Примолкла и Кармен с третьего этажа — казалось, пташке любви кто-то переломал крылья. Даже полковник госбезопасности Васильев, который со всеми соседями при встрече здоровался либо молча, либо, невнятно что-то бормоча, как глухонемой, и тот остановил своего сослуживца — дядю Шмуле и по-дружески спросил, что приключилось с этой странной, экзотической ветеранкой — пани Катажиной.

Но то, на что не был способен всесильный полковник, с легкостью сделал Господь Бог, который аккуратно следит за восполнением им же образованных пустот на Земле и время от времени устраняет любые нарушения равновесия. Он, Милосердный и Всемогущий, послал в наш двор пополнение — женщину, оказавшуюся матерью Гражины, с двумя пятилетними близнецами и вертким, кукольным пудельком.

Моя мама, слывшая среди своих земляков и жильцов двора упорной собирательницей евреев, первым делом обратила внимание не на женщину, хотя та в своем элегантном шелковом платье с брошью из слоновой кости и аккуратно уложенными кренделем волосами выглядела весьма импозантно, и не на постоянно подпрыгивающего, словно его только что механически завели, пуделька с бантиком. Ее взгляд задержался на кареглазых, ушастых, русоволосых мальчиках-близнецах, на литовцев совсем не похожих.

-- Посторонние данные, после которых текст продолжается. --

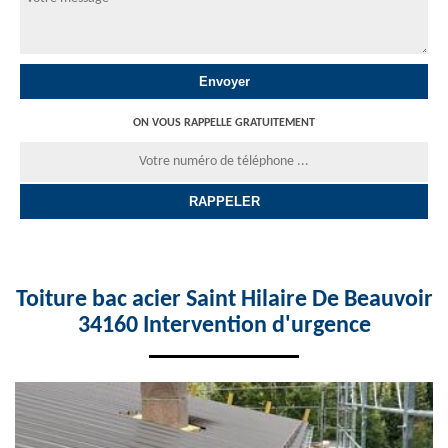
ON VOUS RAPPELLE GRATUITEMENT
Toiture bac acier Saint Hilaire De Beauvoir
34160 Intervention d'urgence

Нет, решила мама, эта Кармен с третьего этажа — точно не их мама, а женщина с брошью из слоновой кости на груди и прической кренделем — не их бабушка.

Пани Гене почудилось, что над негаданными гостями клубится какая-то тайна — ведь после войны, по ее мнению, вся Литва кишмя кишела нераскрытыми тайнами (так, наверно, было и на самом деле), и каждая из этих тайн, особенно те, которые были связаны с выживанием евреев в немецком аду, как бы взывала к ней лично: “Разгадай, Хенке! Разгадай! Разгадай!”

Своими розыскными достижениями мама тут же поделилась с отцом, который спокойно и сосредоточенно гладил чьи-то новехонькие брюки, набирая время от времени из стакана в рот воды и смачно прыская то на правую, то на левую штанину…

— Хенке! Не морочь мне голову. Я из-за этих твоих наблюдений еще, чего доброго, прожгу чужую штанину… Кто же после этого ко мне с новым заказом придет? Можно подумать, что тебя специально наняли искать в городе евреев.

— А может, я таким образом, алтер ферд[2], для тебя заказчиков вербую. Об этом ты не подумал? — зашлась от хохота мама.

— Но детям я пока еще не шью! — намекая на появившихся во дворе близнецов, отрезал отец и выпустил изо рта очередной фонтан воды на штанину с такой силой, словно тушил в доме пожар, возникший по вине его благоверной.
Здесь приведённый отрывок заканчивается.